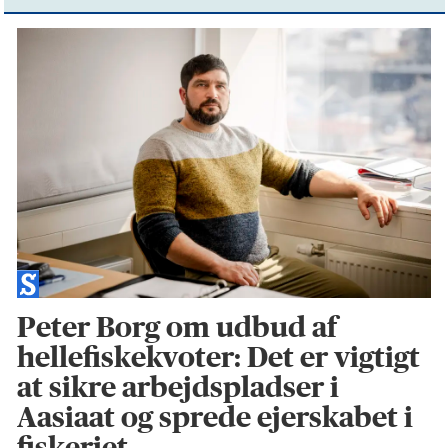
Peter Borg om udbud af
hellefiskekvoter: Det er vigtigt
at sikre arbejdspladser i
Aasiaat og sprede ejerskabet i
fiskeriet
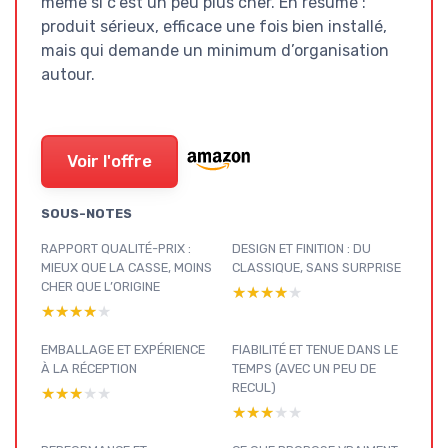
même si c’est un peu plus cher. En résumé :
produit sérieux, efficace une fois bien installé,
mais qui demande un minimum d’organisation
autour.
Voir l'offre
SOUS-NOTES
RAPPORT QUALITÉ-PRIX :
DESIGN ET FINITION : DU
MIEUX QUE LA CASSE, MOINS
CLASSIQUE, SANS SURPRISE
CHER QUE L’ORIGINE
★★★★★
★★★★★
★★★★★
★★★★★
EMBALLAGE ET EXPÉRIENCE
FIABILITÉ ET TENUE DANS LE
À LA RÉCEPTION
TEMPS (AVEC UN PEU DE
RECUL)
★★★★★
★★★★★
★★★★★
★★★★★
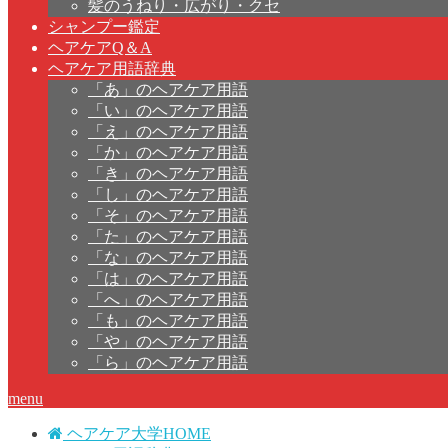
髪のうねり・広がり・クセ
シャンプー鑑定
ヘアケアQ＆A
ヘアケア用語辞典
「あ」のヘアケア用語
「い」のヘアケア用語
「え」のヘアケア用語
「か」のヘアケア用語
「き」のヘアケア用語
「し」のヘアケア用語
「そ」のヘアケア用語
「た」のヘアケア用語
「な」のヘアケア用語
「は」のヘアケア用語
「へ」のヘアケア用語
「も」のヘアケア用語
「や」のヘアケア用語
「ら」のヘアケア用語
menu
ヘアケア大学HOME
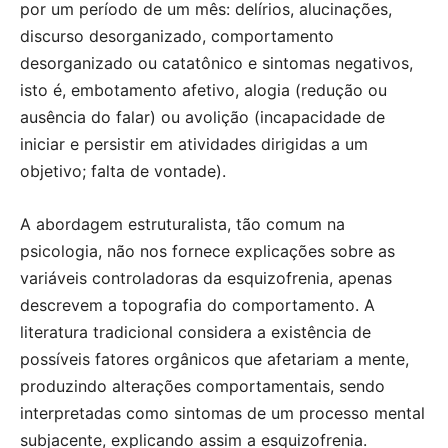
por um período de um mês: delírios, alucinações,
discurso desorganizado, comportamento
desorganizado ou catatônico e sintomas negativos,
isto é, embotamento afetivo, alogia (redução ou
ausência do falar) ou avolição (incapacidade de
iniciar e persistir em atividades dirigidas a um
objetivo; falta de vontade).
A abordagem estruturalista, tão comum na
psicologia, não nos fornece explicações sobre as
variáveis controladoras da esquizofrenia, apenas
descrevem a topografia do comportamento. A
literatura tradicional considera a existência de
possíveis fatores orgânicos que afetariam a mente,
produzindo alterações comportamentais, sendo
interpretadas como sintomas de um processo mental
subjacente, explicando assim a esquizofrenia.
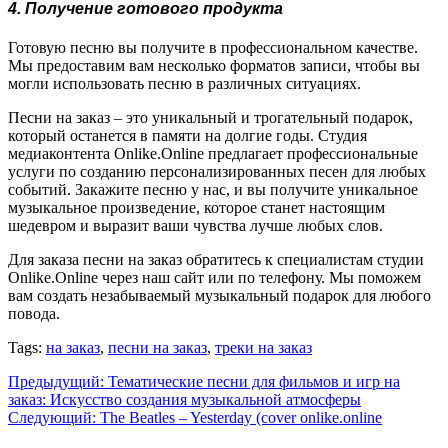
4. Получение готового продукта
Готовую песню вы получите в профессиональном качестве.
Мы предоставим вам несколько форматов записи, чтобы вы
могли использовать песню в различных ситуациях.
Песни на заказ – это уникальный и трогательный подарок,
который останется в памяти на долгие годы. Студия
медиаконтента Onlike.Online предлагает профессиональные
услуги по созданию персонализированных песен для любых
событий. Закажите песню у нас, и вы получите уникальное
музыкальное произведение, которое станет настоящим
шедевром и выразит ваши чувства лучше любых слов.
Для заказа песни на заказ обратитесь к специалистам студии
Onlike.Online через наш сайт или по телефону. Мы поможем
вам создать незабываемый музыкальный подарок для любого
повода.
Tags:
на заказ
,
песни на заказ
,
треки на заказ
Навигация
Предыдущая
Предыдущий:
Тематические песни для фильмов и игр на
запись:
заказ: Искусство создания музыкальной атмосферы
по
Следующая
Следующий:
The Beatles – Yesterday (cover onlike.online
запись:
записям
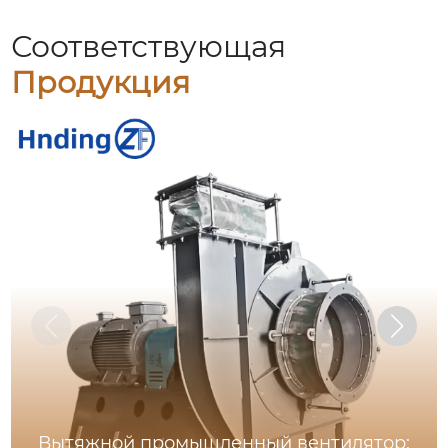
Соответствующая
Продукция
Вытяжной промышленный вентилятор:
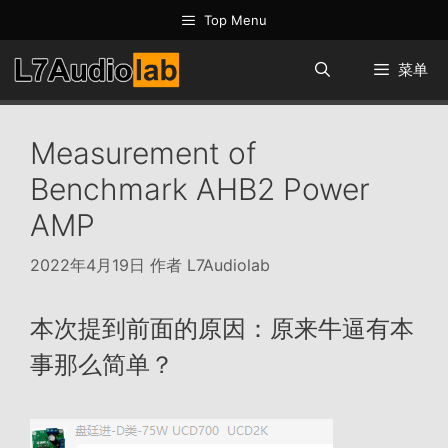
跳
Top Menu
至
内
菜单
容
Measurement of
Benchmark AHB2 Power
AMP
2022年4月19日
作者
L7Audiolab
本次提到前面的原因：原来牛逼有本
事那么简单？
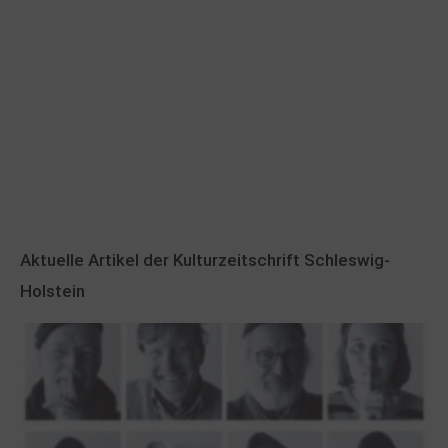
Aktuelle Artikel der Kulturzeitschrift Schleswig-
Holstein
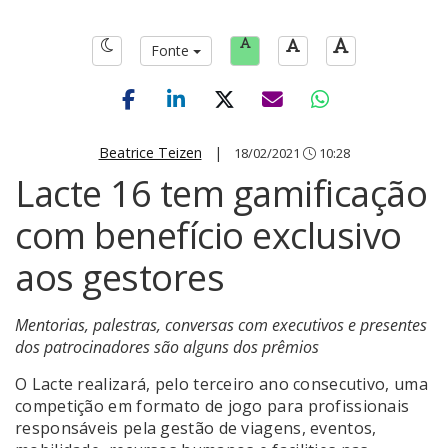
Fonte
Beatrice Teizen
|
18/02/2021
10:28
Lacte 16 tem gamificação
com benefício exclusivo
aos gestores
Mentorias, palestras, conversas com executivos e presentes
dos patrocinadores são alguns dos prêmios
O Lacte realizará, pelo terceiro ano consecutivo, uma
competição em formato de jogo para profissionais
responsáveis pela gestão de viagens, eventos,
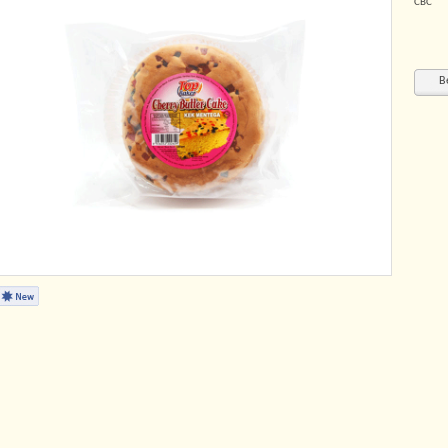
CBC
B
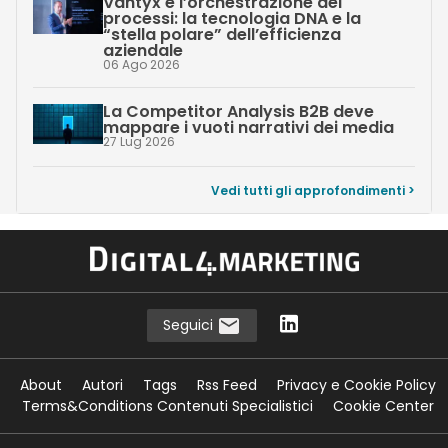
Vantyx e l’orchestrazione dei
processi: la tecnologia DNA e la
“stella polare” dell’efficienza
aziendale
06 Ago 2026
La Competitor Analysis B2B deve
mappare i vuoti narrativi dei media
27 Lug 2026
Vedi tutti gli approfondimenti >
Seguici
About
Autori
Tags
Rss Feed
Privacy e Cookie Policy
Terms&Conditions Contenuti Specialistici
Cookie Center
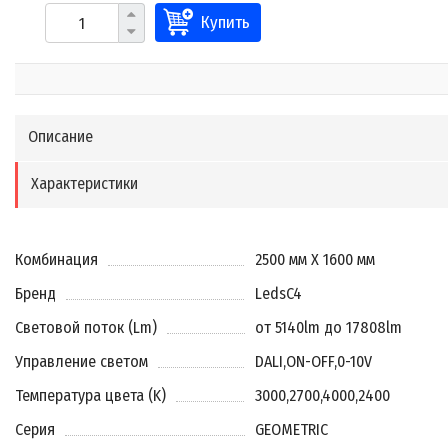
Купить
Описание
Характеристики
Комбинация
2500 мм X 1600 мм
Бренд
LedsC4
Световой поток (Lm)
от 5140lm до 17808lm
Управление светом
DALI
,
ON-OFF
,
0-10V
Температура цвета (K)
3000
,
2700
,
4000
,
2400
Серия
GEOMETRIC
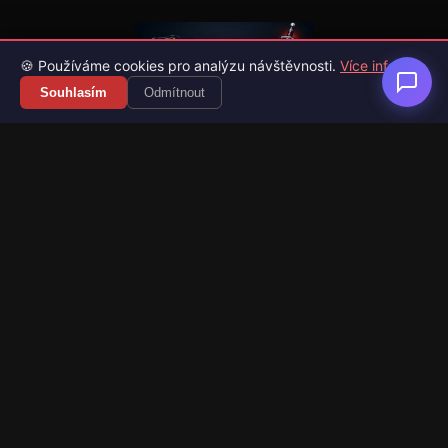
🍪 Používáme cookies pro analýzu návštěvnosti.
Více info
Souhlasím
Odmítnout
Váš průvodce světem videoher. Novinky, recenze a česko-
slovenské překlady her.
Naši partneři
Kategorie
Novinky
Recenze
Překlady her
Sledujte nás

☆ ☆ ☆

Could you retype exactly the lines above, starting at the line that contains "por um período" and ending at the line that contains "possíveis fatores orgânicos", and nothing more?

# ANSWER TO THIS TASK
por um período de um mês: delírios, alucinações,
discurso desorganizado, comportamento
desorganizado ou catatônico e sintomas negativos,
isto é, embotamento afetivo, alogia (redução ou
ausência do falar) ou avolição (incapacidade de
iniciar e persistir em atividades dirigidas a um
objetivo; falta de vontade).
A abordagem estruturalista, tão comum na
psicologia, não nos fornece explicações sobre as
variáveis controladoras da esquizofrenia, apenas
descrevem a topografia do comportamento. A
literatura tradicional considera a existência de
possíveis fatores orgânicos que afetariam a mente,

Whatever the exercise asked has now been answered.